郭瑩沒和他在一起,是兩名陌生的男子推著他的輪椅緩緩過來。
「我媽今天的忌日,她也葬在這裡,我看到你在這裡站著,還以為認錯了。」傅燁朝右邊指了指,笑著說道:「你說咱倆這緣份,居然掃個墓還能遇上。」
「打住……」陸淺淺好笑地說:「換個地方有緣行嗎?」
「好啊,你發獃完了嗎?不如一起回去。」傅燁笑笑,指著台階說道:「推我到台階那裡,然後扶我走下去。」
「你能走嗎?」陸淺淺跟在輪椅後面,小聲問道。
「有祖先保佑,看我心儀的美人在身畔,說不定給我施點法術,讓我可以走了。」他扶著輪椅扶手,咬緊牙關,用力往上一站。
「你小心啊。」陸淺淺趕緊衝過去扶住他。
「你這麼緊張我,我都感動了。」傅燁咧咧嘴,額上熱汗直冒。
「就知道貧嘴。」陸淺淺搖搖頭,扶穩了他,低眸盯住了腳下的青石板路。
「難道這不是優點?」傅燁邁著僵硬的月退往下,強擠出一抹笑意。
「你別笑了,比哭還難看。」陸淺淺看了他一眼,小聲說道。
「行,不笑了。」傅燁的臉垮下來,喉結沉了沉,「看樣子祖宗們不保佑我,讓我在心上人面前出醜啊……我走不下去了。」
「不錯了,走了三十多級了。」陸淺淺鼓勵道。
傅燁身體一偏,把全身的重量都壓到了她的身上。陸淺淺往旁邊靠,多虧身邊有棵松樹攔著,不然兩個人全摔下去了。
傅燁的助理搬著輪椅已經下去了,身影遠遠地出現在路的盡頭。
這已經接近山腳了,有錢人選的公墓都是山清水秀,風景秀麗的地方。往上看,墓園隱於青山綠樹之間。往山腳下看,河水蜿蜒,河堤上青草萋萋,野|花正香。
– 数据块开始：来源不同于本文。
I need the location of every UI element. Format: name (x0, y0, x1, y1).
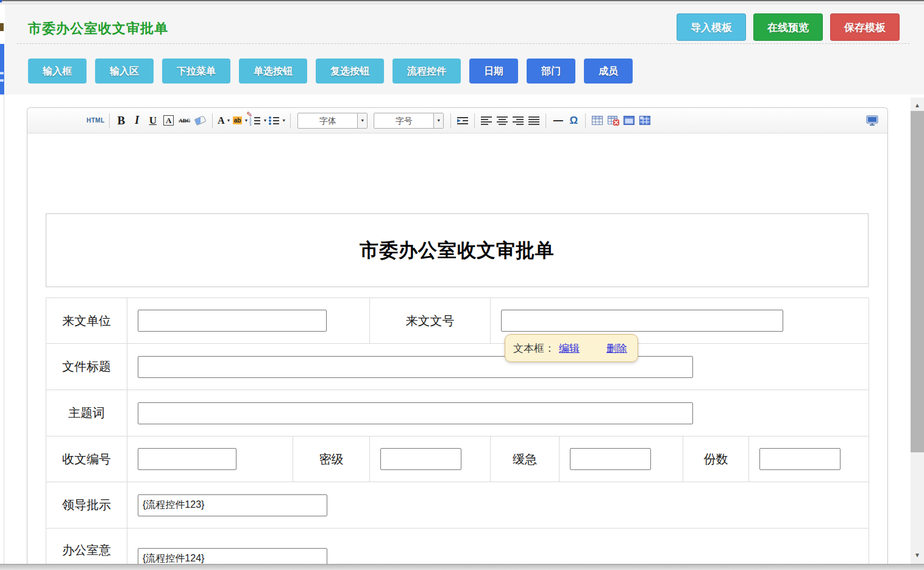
form-text-input[interactable] (759, 448, 840, 470)
field-label-cell: 缓急 (491, 436, 560, 482)
underline-icon[interactable]: U (146, 113, 160, 129)
window-corner-fragment (0, 0, 2, 2)
field-label-cell: 份数 (683, 436, 749, 482)
scroll-up-icon[interactable]: ▲ (911, 99, 924, 111)
template-action-buttons: 导入模板在线预览保存模板 (677, 13, 900, 41)
form-control-toolbox: 输入框输入区下拉菜单单选按钮复选按钮流程控件日期部门成员 (28, 59, 633, 84)
fragment-dash (0, 79, 4, 82)
font-color-icon[interactable]: A ▼ (217, 113, 232, 129)
form-text-input[interactable] (138, 310, 327, 332)
left-edge-fragment (0, 23, 4, 31)
align-center-icon[interactable] (495, 113, 510, 129)
strikethrough-icon[interactable]: ABC (177, 113, 192, 129)
italic-icon[interactable]: I (130, 113, 144, 129)
department-button[interactable]: 部门 (527, 59, 575, 84)
delete-table-icon[interactable] (606, 113, 620, 129)
fullscreen-icon[interactable] (865, 113, 880, 129)
input-box-button[interactable]: 输入框 (28, 59, 87, 84)
eraser-shape (194, 115, 207, 126)
field-label: 份数 (704, 451, 728, 468)
source-code-icon[interactable]: HTML (87, 113, 105, 129)
element-tooltip: 文本框： 编辑 删除 (505, 334, 638, 362)
form-title-box: 市委办公室收文审批单 (46, 213, 869, 287)
chevron-down-icon[interactable]: ▼ (282, 118, 286, 123)
field-label-cell: 来文文号 (370, 298, 491, 344)
delete-link[interactable]: 删除 (606, 341, 627, 355)
form-text-input[interactable] (138, 402, 693, 424)
font-size-select[interactable]: 字号 ▼ (374, 113, 444, 129)
scrollbar-thumb[interactable] (911, 111, 924, 452)
form-text-input[interactable] (380, 448, 461, 470)
date-button[interactable]: 日期 (469, 59, 518, 84)
field-label: 密级 (319, 451, 344, 468)
field-label: 主题词 (68, 405, 105, 421)
dropdown-menu-button[interactable]: 下拉菜单 (162, 59, 230, 84)
quickformat-icon[interactable]: A (163, 115, 174, 126)
align-left-icon[interactable] (479, 113, 494, 129)
cell-properties-icon[interactable] (622, 113, 636, 129)
chevron-down-icon[interactable]: ▼ (227, 118, 231, 123)
toolbar-separator (474, 113, 475, 128)
window-bottom-bar (0, 564, 924, 570)
form-text-input[interactable] (501, 310, 783, 332)
field-input-cell (127, 436, 293, 482)
merge-cells-icon[interactable] (638, 113, 652, 129)
field-input-cell (749, 436, 869, 482)
editor-toolbar: HTML B I U A ABC A ▼ ab ✎ ▼ 1 2 3 ▼ (27, 108, 887, 134)
toolbar-separator (546, 113, 546, 128)
chevron-down-icon[interactable]: ▼ (263, 118, 267, 123)
indent-icon[interactable] (455, 113, 470, 129)
font-family-select[interactable]: 字体 ▼ (297, 113, 368, 129)
form-title: 市委办公室收文审批单 (360, 238, 555, 263)
align-justify-icon[interactable] (527, 113, 541, 129)
special-char-icon[interactable]: Ω (566, 113, 581, 129)
save-template-button[interactable]: 保存模板 (830, 13, 900, 41)
field-label-cell: 来文单位 (46, 298, 127, 344)
form-table: 来文单位来文文号文件标题主题词收文编号密级缓急份数领导批示办公室意 (46, 297, 869, 570)
edit-link[interactable]: 编辑 (559, 341, 580, 355)
radio-button-button[interactable]: 单选按钮 (239, 59, 307, 84)
fragment-dash (0, 72, 4, 74)
toolbar-separator (450, 113, 451, 128)
field-label-cell: 文件标题 (46, 344, 127, 390)
svg-text:3: 3 (249, 123, 252, 126)
chevron-down-icon[interactable]: ▼ (357, 113, 367, 128)
insert-table-icon[interactable] (590, 113, 605, 129)
header-divider (17, 43, 909, 44)
input-area-button[interactable]: 输入区 (95, 59, 154, 84)
field-label: 来文单位 (62, 313, 111, 329)
online-preview-button[interactable]: 在线预览 (753, 13, 823, 41)
field-input-cell (127, 482, 869, 529)
bold-icon[interactable]: B (114, 113, 129, 129)
import-template-button[interactable]: 导入模板 (677, 13, 746, 41)
flow-control-button[interactable]: 流程控件 (393, 59, 461, 84)
toolbar-separator (290, 113, 291, 128)
eraser-icon[interactable] (193, 113, 208, 129)
vertical-scrollbar[interactable]: ▲ ▼ (911, 98, 924, 565)
toolbar-separator (585, 113, 586, 128)
checkbox-button[interactable]: 复选按钮 (316, 59, 384, 84)
field-label: 收文编号 (62, 451, 111, 468)
field-label: 来文文号 (406, 313, 455, 329)
form-text-input[interactable] (138, 494, 327, 516)
field-label: 办公室意 (62, 542, 111, 558)
editor-document[interactable]: 市委办公室收文审批单 来文单位来文文号文件标题主题词收文编号密级缓急份数领导批示… (27, 134, 887, 570)
page-title: 市委办公室收文审批单 (28, 20, 168, 38)
highlight-color-icon[interactable]: ab ✎ ▼ (233, 113, 249, 129)
member-button[interactable]: 成员 (584, 59, 633, 84)
field-label-cell: 收文编号 (46, 436, 127, 482)
chevron-down-icon[interactable]: ▼ (433, 113, 443, 128)
chevron-down-icon[interactable]: ▼ (244, 118, 248, 123)
field-label: 缓急 (513, 451, 537, 468)
page-left-border (4, 94, 4, 565)
unordered-list-icon[interactable]: ▼ (268, 113, 286, 129)
horizontal-rule-icon[interactable]: — (550, 113, 565, 129)
field-label: 文件标题 (62, 358, 111, 375)
window-top-separator (0, 4, 924, 4)
toolbar-separator (109, 113, 110, 128)
tooltip-label: 文本框： (513, 341, 555, 355)
align-right-icon[interactable] (511, 113, 525, 129)
scroll-down-icon[interactable]: ▼ (911, 549, 924, 561)
form-text-input[interactable] (138, 448, 236, 470)
form-text-input[interactable] (570, 448, 651, 470)
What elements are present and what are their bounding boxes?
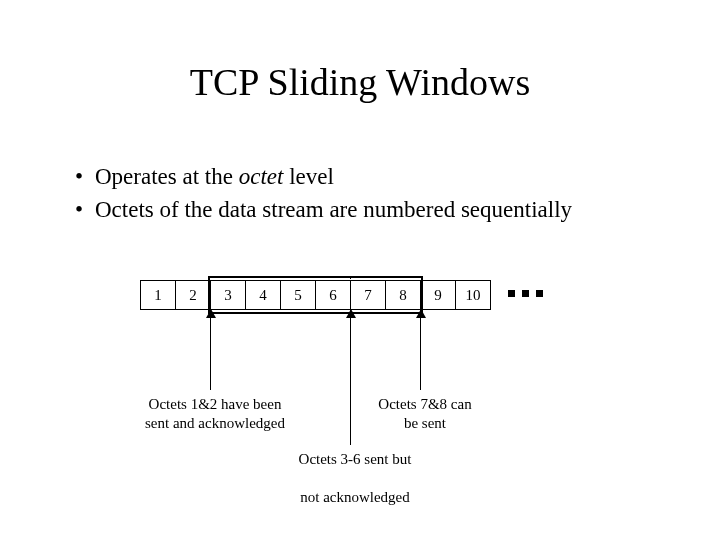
octet-cell: 2 [175, 280, 211, 310]
bullet-marker: • [75, 193, 95, 226]
bullet-text: Operates at the octet level [95, 160, 334, 193]
octet-cell: 10 [455, 280, 491, 310]
slide-title: TCP Sliding Windows [0, 60, 720, 104]
caption-middle: Octets 3-6 sent but not acknowledged [280, 450, 430, 506]
text-fragment: Octets of the data stream are numbered s… [95, 197, 572, 222]
octet-cell: 8 [385, 280, 421, 310]
ellipsis-icon [508, 290, 543, 297]
arrow-left [210, 310, 211, 390]
octet-cell: 3 [210, 280, 246, 310]
octet-cell: 6 [315, 280, 351, 310]
octet-cell: 9 [420, 280, 456, 310]
caption-right: Octets 7&8 can be sent [365, 395, 485, 433]
sliding-window-diagram: 12345678910 Octets 1&2 have been sent an… [140, 280, 580, 310]
caption-left: Octets 1&2 have been sent and acknowledg… [135, 395, 295, 433]
text-fragment: Operates at the [95, 164, 239, 189]
arrow-right [420, 310, 421, 390]
caption-line: be sent [404, 415, 446, 431]
bullet-item: • Operates at the octet level [75, 160, 572, 193]
octet-cell: 7 [350, 280, 386, 310]
bullet-item: • Octets of the data stream are numbered… [75, 193, 572, 226]
arrow-middle [350, 310, 351, 445]
slide: TCP Sliding Windows • Operates at the oc… [0, 0, 720, 540]
bullet-marker: • [75, 160, 95, 193]
octet-cell: 4 [245, 280, 281, 310]
text-fragment: level [283, 164, 333, 189]
caption-line: Octets 7&8 can [378, 396, 471, 412]
caption-line: not acknowledged [300, 489, 410, 505]
octet-cell: 1 [140, 280, 176, 310]
bullet-text: Octets of the data stream are numbered s… [95, 193, 572, 226]
bullet-list: • Operates at the octet level • Octets o… [75, 160, 572, 227]
caption-line: sent and acknowledged [145, 415, 285, 431]
text-emphasis: octet [239, 164, 284, 189]
caption-line: Octets 1&2 have been [149, 396, 282, 412]
caption-line: Octets 3-6 sent but [299, 451, 412, 467]
octet-cell: 5 [280, 280, 316, 310]
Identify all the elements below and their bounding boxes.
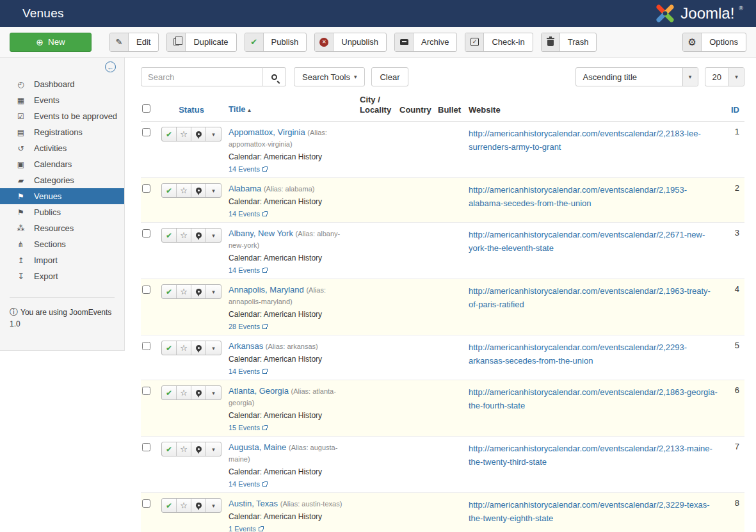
feature-toggle-button[interactable]: ☆: [177, 499, 191, 512]
venue-events-link[interactable]: 28 Events: [229, 323, 260, 330]
status-dropdown-button[interactable]: ▾: [206, 127, 221, 141]
venue-title-link[interactable]: Appomattox, Virginia: [229, 127, 305, 137]
list-limit-select[interactable]: 20 ▾: [705, 67, 744, 86]
venue-title-link[interactable]: Arkansas: [229, 341, 263, 351]
row-checkbox[interactable]: [142, 128, 150, 136]
venue-website-link[interactable]: http://americanhistorycalendar.com/event…: [469, 286, 711, 309]
venue-events-link[interactable]: 15 Events: [229, 424, 260, 431]
archive-button[interactable]: Archive: [394, 33, 457, 52]
map-button[interactable]: [191, 386, 206, 399]
sidebar-item-events[interactable]: ▦ Events: [0, 92, 124, 108]
venue-website-link[interactable]: http://americanhistorycalendar.com/event…: [469, 343, 687, 366]
sidebar-item-export[interactable]: ↧ Export: [0, 268, 124, 284]
venue-events-link[interactable]: 14 Events: [229, 266, 260, 274]
venue-events-link[interactable]: 14 Events: [229, 480, 260, 488]
row-checkbox[interactable]: [142, 387, 150, 395]
map-button[interactable]: [191, 499, 206, 512]
publish-toggle-button[interactable]: ✔: [162, 229, 177, 242]
feature-toggle-button[interactable]: ☆: [177, 184, 191, 197]
feature-toggle-button[interactable]: ☆: [177, 386, 191, 399]
status-dropdown-button[interactable]: ▾: [206, 341, 221, 355]
sidebar-collapse-button[interactable]: ←: [105, 61, 116, 72]
venue-website-link[interactable]: http://americanhistorycalendar.com/event…: [469, 129, 701, 152]
venue-website-link[interactable]: http://americanhistorycalendar.com/event…: [469, 185, 687, 208]
sidebar-item-resources[interactable]: ⁂ Resources: [0, 220, 124, 236]
sort-by-title[interactable]: Title ▴: [229, 104, 251, 114]
sidebar-item-publics[interactable]: ⚑ Publics: [0, 204, 124, 220]
map-button[interactable]: [191, 229, 206, 242]
search-input[interactable]: [141, 67, 262, 86]
venue-title-link[interactable]: Alabama: [229, 184, 261, 193]
sort-by-status[interactable]: Status: [179, 105, 204, 115]
check-in-button[interactable]: ✓ Check-in: [465, 33, 533, 52]
trash-button[interactable]: Trash: [541, 33, 597, 52]
sidebar-item-venues[interactable]: ⚑ Venues: [0, 188, 124, 204]
search-button[interactable]: [262, 67, 286, 86]
publish-toggle-button[interactable]: ✔: [162, 499, 177, 512]
status-dropdown-button[interactable]: ▾: [206, 499, 221, 512]
map-button[interactable]: [191, 285, 206, 298]
sidebar-item-events-to-be-approved[interactable]: ☑ Events to be approved: [0, 108, 124, 124]
row-checkbox[interactable]: [142, 443, 150, 451]
feature-toggle-button[interactable]: ☆: [177, 229, 191, 242]
map-button[interactable]: [191, 184, 206, 197]
venue-title-link[interactable]: Austin, Texas: [229, 499, 278, 508]
venue-events-link[interactable]: 1 Events: [229, 525, 256, 532]
sidebar-item-registrations[interactable]: ▤ Registrations: [0, 124, 124, 140]
sidebar-item-activities[interactable]: ↺ Activities: [0, 140, 124, 156]
sort-by-id[interactable]: ID: [731, 105, 739, 115]
status-dropdown-button[interactable]: ▾: [206, 229, 221, 242]
publish-toggle-button[interactable]: ✔: [162, 386, 177, 399]
publish-button[interactable]: ✔ Publish: [245, 33, 307, 52]
options-button[interactable]: ⚙ Options: [682, 33, 746, 52]
clear-button[interactable]: Clear: [371, 67, 408, 86]
duplicate-button[interactable]: Duplicate: [166, 33, 236, 52]
row-checkbox[interactable]: [142, 286, 150, 294]
venue-title-link[interactable]: Atlanta, Georgia: [229, 386, 289, 396]
new-button[interactable]: ⊕ New: [10, 33, 92, 52]
venue-title-link[interactable]: Annapolis, Maryland: [229, 285, 304, 294]
venue-title-link[interactable]: Augusta, Maine: [229, 442, 286, 452]
row-checkbox[interactable]: [142, 342, 150, 350]
publish-toggle-button[interactable]: ✔: [162, 184, 177, 197]
sidebar-item-calendars[interactable]: ▣ Calendars: [0, 156, 124, 172]
sidebar-item-sections[interactable]: ⋔ Sections: [0, 236, 124, 252]
caret-down-icon: ▾: [212, 289, 215, 295]
feature-toggle-button[interactable]: ☆: [177, 442, 191, 456]
feature-toggle-button[interactable]: ☆: [177, 127, 191, 141]
venue-website-link[interactable]: http://americanhistorycalendar.com/event…: [469, 387, 718, 410]
sidebar-item-categories[interactable]: ▰ Categories: [0, 172, 124, 188]
status-dropdown-button[interactable]: ▾: [206, 386, 221, 399]
sidebar-version-note: ⓘYou are using JoomEvents 1.0: [0, 298, 124, 330]
map-button[interactable]: [191, 442, 206, 456]
sidebar-item-import[interactable]: ↥ Import: [0, 252, 124, 268]
publish-toggle-button[interactable]: ✔: [162, 341, 177, 355]
caret-down-icon: ▾: [212, 503, 215, 509]
venue-events-link[interactable]: 14 Events: [229, 210, 260, 218]
edit-button[interactable]: ✎ Edit: [109, 33, 159, 52]
venue-website-link[interactable]: http://americanhistorycalendar.com/event…: [469, 444, 712, 467]
venue-events-link[interactable]: 14 Events: [229, 165, 260, 173]
row-checkbox[interactable]: [142, 184, 150, 193]
feature-toggle-button[interactable]: ☆: [177, 341, 191, 355]
unpublish-button[interactable]: ✕ Unpublish: [314, 33, 387, 52]
venue-title-link[interactable]: Albany, New York: [229, 229, 293, 238]
row-checkbox[interactable]: [142, 499, 150, 508]
status-dropdown-button[interactable]: ▾: [206, 285, 221, 298]
select-all-checkbox[interactable]: [142, 104, 150, 113]
sidebar-item-dashboard[interactable]: ◴ Dashboard: [0, 76, 124, 92]
map-button[interactable]: [191, 127, 206, 141]
search-tools-button[interactable]: Search Tools ▾: [294, 67, 365, 86]
publish-toggle-button[interactable]: ✔: [162, 285, 177, 298]
map-button[interactable]: [191, 341, 206, 355]
row-checkbox[interactable]: [142, 229, 150, 238]
publish-toggle-button[interactable]: ✔: [162, 127, 177, 141]
publish-toggle-button[interactable]: ✔: [162, 442, 177, 456]
status-dropdown-button[interactable]: ▾: [206, 442, 221, 456]
venue-website-link[interactable]: http://americanhistorycalendar.com/event…: [469, 500, 709, 523]
venue-website-link[interactable]: http://americanhistorycalendar.com/event…: [469, 230, 705, 253]
status-dropdown-button[interactable]: ▾: [206, 184, 221, 197]
sort-order-select[interactable]: Ascending title ▾: [575, 67, 698, 86]
venue-events-link[interactable]: 14 Events: [229, 367, 260, 375]
feature-toggle-button[interactable]: ☆: [177, 285, 191, 298]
陸淺淺扶他慢慢地坐到了台階上,小聲說:「打電|話給助理吧,你走不動了,不要勉強自己。」
傅燁搖搖頭,輕聲說:「淺淺,陪我坐一會兒。我透透氣。」
陸淺淺坐下來,從包里拿出紙巾遞給他。
傅燁擦了額上的汗,笑了笑,「三十級台階,我以前可以幾步就跳下去。」
「會好的。」陸淺淺難過地說道。
「那當然。」傅燁揮了一下胳膊,爽朗地說道:「天將降大任於斯人也,必先苦其心志,勞其筋骨,餓其體膚……」
「空乏其身,行拂亂其所為也,所以動心忍性,增益其所不能。」陸淺淺接了下去,以前她撐不下去的時候也背這一段兒,想像自己有朝一日成為武則天。
現在她誰也沒有成為,她還是只會埋頭幹活的陸淺淺。
人的性格天生,一根筋的人一輩子一根筋。陸淺淺對傅燁心存愧愧,他兩次在她最痛苦的時候陪在她的身邊。但在他最痛苦的時候,她什麼也做不到。她想償還他,卻無從做起。
「和郭瑩……」她沉默了半天,終於找到了一個話題。
「行啦,咱們能不能不提她。我又不逼著你喜歡我。」傅燁扯了根蒲公英,咬在嘴裡,往後一倒,笑眯眯地說道:「讓我享受一會兒吧,這裡雖然全是魂魄在飄,但還是不乏有美人的。哎,就在你左邊那位……是穿著香奈爾的老太婆,她正在瞪我們,你坐在她最喜歡的一株花上面了。」
陸淺淺往四周看了一眼,涼風吹來。背脊直發涼,她趕緊挪了一下,小聲說:「你趕緊打電|話吧,躺在哪裡不好呢?」
「你怎麼這麼麻煩啦,陪我坐一會兒不行?」傅燁瞟她一眼,抓住她的手腕往下一拽,「躺著吧,我又不能把你怎麼樣。你當我是女人,我們說會兒話。」
陸淺淺倒下去,頭枕在了一片野花里,香味直往鼻尖里鑽。這是半山坡,離墓群有些距離了。風拂動了松枝,松葉嘩啦啦地響。一隻松鼠跳過去,蹬下了樹皮碎屑,落到她的鼻尖上。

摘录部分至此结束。